3. TOOLKIT DEMONSTRATION

Singular-Spectrum Analysis

Selecting the `SSA' button from the Analysis menu on the toolbar launches the following window (shows its state after pressing Default button, see below):

singular spectrum analysis

Having selected the data vector to be analyzed (here `soi', the SOI time-series) and the units of sampling interval, the principal SSA options to be specified are the Window Length, the type of Significance Test, and Covariance Estimator. The Default button is provided as a guide to select input parameters based on the length of the data time series.
The number of SSA Components specifies how many leading components in terms of captured variance will be retained for future analyses. After computation more information about these retained componentscan be obtained by using Advanced options (see below). Results of SSA are stored in matrix with a name specified in Spectrum field. In addition, T-EOFs and T-PCs (see below) are stored in matrices with names obtained by prefixing "eof_" and "pc_" to a Spectrum name, and can be accessed in Data I/O tool. If results from several SSA runs have been stored in different matrices, the parameters used in a particular SSA run will be restored in GUI by simply selecting correspondent matrix from a Spectrum pop-up list.


Window Length

As a rule of thumb, the window length M should be chosen to be longer than number of data points in the oscillatory periods under investigation, and shorter than number of data points in the spells of an intermittent oscillation. Vautard et al. (1992) recommend that the window length be less than about N/5 where N is the number of points in the time series. Robustness of results to M is an important test of their validity. The choice of window length sets the dimension of the lag autocorrelation matrix to be constructed and diagonalized by SSA, and thus determines the computational burden of the application. Larger values of M correspond to higher spectral resolution, although there is no direct equivalence between them.

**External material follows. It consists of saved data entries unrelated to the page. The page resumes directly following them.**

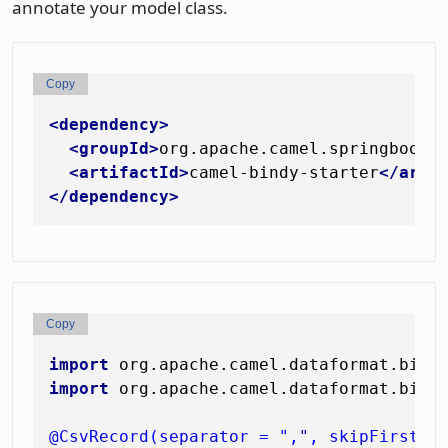
annotate your model class.
Copy
<
dependency
>
<
groupId
>
org.apache.camel.springboot
<
<
artifactId
>
camel-bindy-starter
</
arti
</
dependency
>
Copy
import
import
 org.apache.camel.dataformat.bindy
@CsvRecord(separator = ",", skipFirstLi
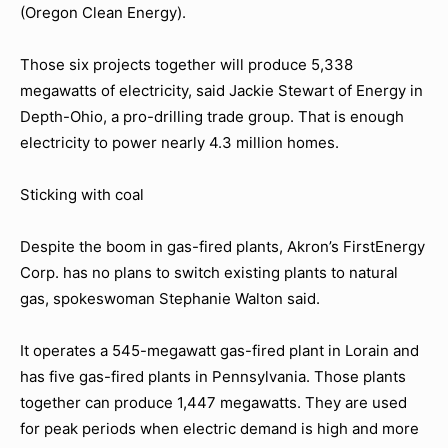
(Oregon Clean Energy).
Those six projects together will produce 5,338
megawatts of electricity, said Jackie Stewart of Energy in
Depth-Ohio, a pro-drilling trade group. That is enough
electricity to power nearly 4.3 million homes.
Sticking with coal
Despite the boom in gas-fired plants, Akron’s FirstEnergy
Corp. has no plans to switch existing plants to natural
gas, spokeswoman Stephanie Walton said.
It operates a 545-megawatt gas-fired plant in Lorain and
has five gas-fired plants in Pennsylvania. Those plants
together can produce 1,447 megawatts. They are used
for peak periods when electric demand is high and more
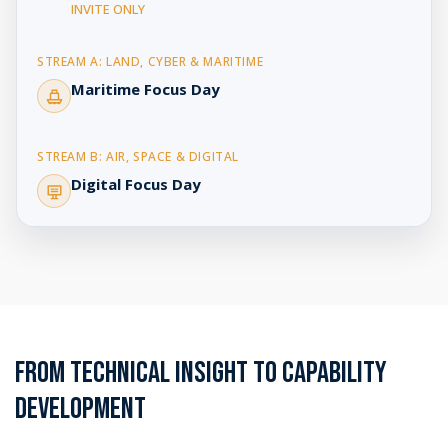
INVITE ONLY
Maritime Focus Day
Digital Focus Day
FROM TECHNICAL INSIGHT TO CAPABILITY
DEVELOPMENT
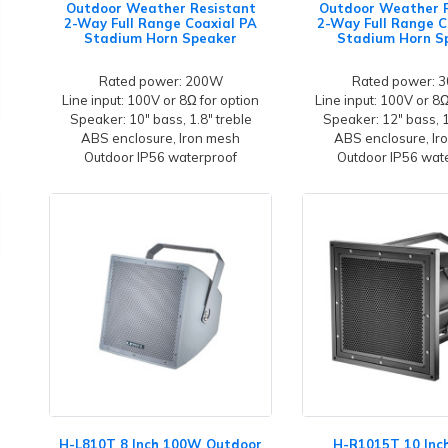
Outdoor Weather Resistant
Outdoor Weather 
2-Way Full Range Coaxial PA
2-Way Full Range C
Stadium Horn Speaker
Stadium Horn S
Rated power: 200W
Rated power: 
Line input: 100V or 8Ω for option
Line input: 100V or 8Ω
Speaker: 10" bass, 1.8" treble
Speaker: 12" bass, 1
ABS enclosure, Iron mesh
ABS enclosure, Ir
Outdoor IP56 waterproof
Outdoor IP56 wat
H-L810T 8 Inch 100W Outdoor
H-R1015T 10 In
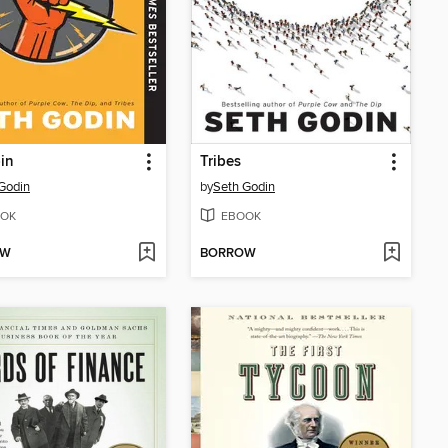
in
Tribes
Godin
by
Seth Godin
OK
EBOOK
OW
BORROW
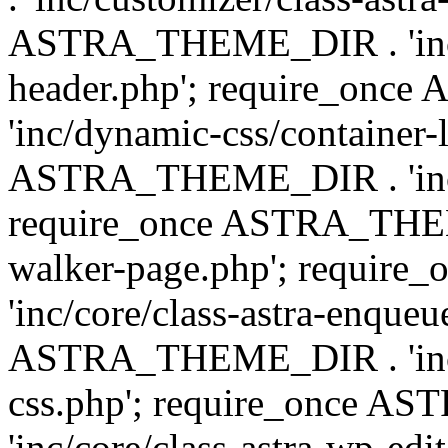
ASTRA_THEME_DIR . 'inc/
header.php'; require_on
'inc/dynamic-css/container-
ASTRA_THEME_DIR . 'inc/d
require_once ASTRA_THEME_
walker-page.php'; requi
'inc/core/class-astra-enqueu
ASTRA_THEME_DIR . 'inc/c
css.php'; require_once 
'inc/core/class-astra-wp-edi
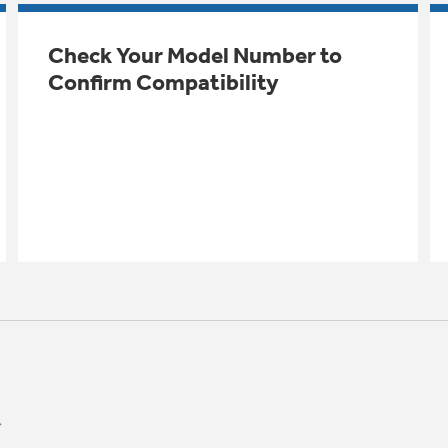
Check Your Model Number to
Confirm Compatibility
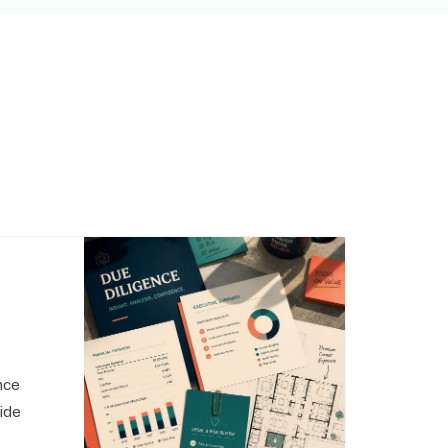
,
nce
side
o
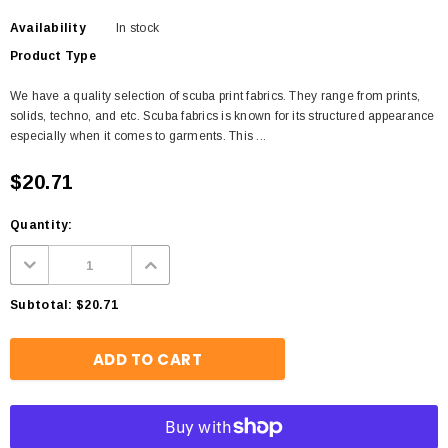
Availability
In stock
Product Type
We have a quality selection of scuba print fabrics. They range from prints,
solids, techno, and etc. Scuba fabrics is known for its structured appearance
especially when it comes to garments. This ...
$20.71
Quantity:
Subtotal:
$20.71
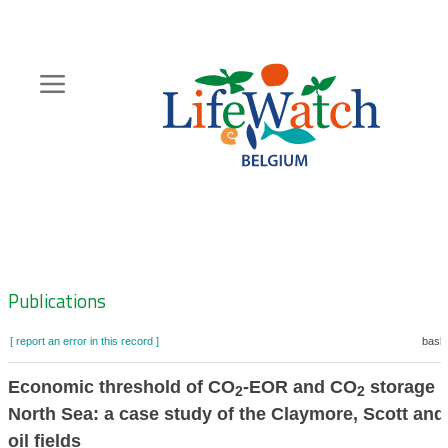
Skip
to
main
content
Hoofdnavigatie
Zoeknavigatie
Publications
[ report an error in this record ]
baske
Economic threshold of CO
-EOR and CO
storage i
2
2
North Sea: a case study of the Claymore, Scott an
oil fields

We will set the Window Length to 60, which is a good choice for out time series (690 data points with a one month sampling rate) and the oscillatory periods (2 and 4 years) under investigation.


Covariance Estimation

The method for estimating the autocovariance matrix that is decomposed (diagonalized) by SSA is chosen by selecting either `Burg' , `VG' (Vautard &Ghil), or `BK ' (Broomhead &King) from the `Covariance' button on the main SSA control panel.

As indicated in the theoretical section, Burg estimation is an iterative process based on fitting an AR model with a number of AR components equal to the SSA window length. The Burg approach in principal should involve less "power leakage" due to the finite length of the time series and should therefore improve resolution (Penland et al., 1991). However, Vautard et al. (1992) found that the Burg estimate can induce significant biases when nonstationarities and very low-frequency variations are present in the series. Thus in some cases it will be worthwhile to try the Vautard et al. method. Also, for long series (N on the order of 5,000), the Vautard -Ghil estimate is less computationally burdensome and thus is completed more quickly.

In practice, we have found that the Vautard-Ghil method is more prone than is the Burg method to numerical instabilities (yielding negative eigenvalues) when pure oscillations are analyzed. Both the Burg and Vautard-Ghil methods impose a Toeplitz structure upon the autocovariance matrix whereas the Broomhead & King method does not. The Broomhead & King method is thus somewhat less prone to problems with nonstationary time series (Allen et al., 1992b), although the Vautard et al. method seems untroubled by all but the most extreme nonstationarities. The Toeplitz methods also impose symmetries on the EOF shapes whereas the Broomhead & King method does not. However the Toeplitz methods do appear to yield more stable results under the influence of minor perturbations of the time series (Allen and Smith,1996). 

NB: The Burg covariance matrix estimation option is not supported by Monte-Carlo signficance test which defaults to Vautard-Ghil if Burg is selected on the main SSA panel.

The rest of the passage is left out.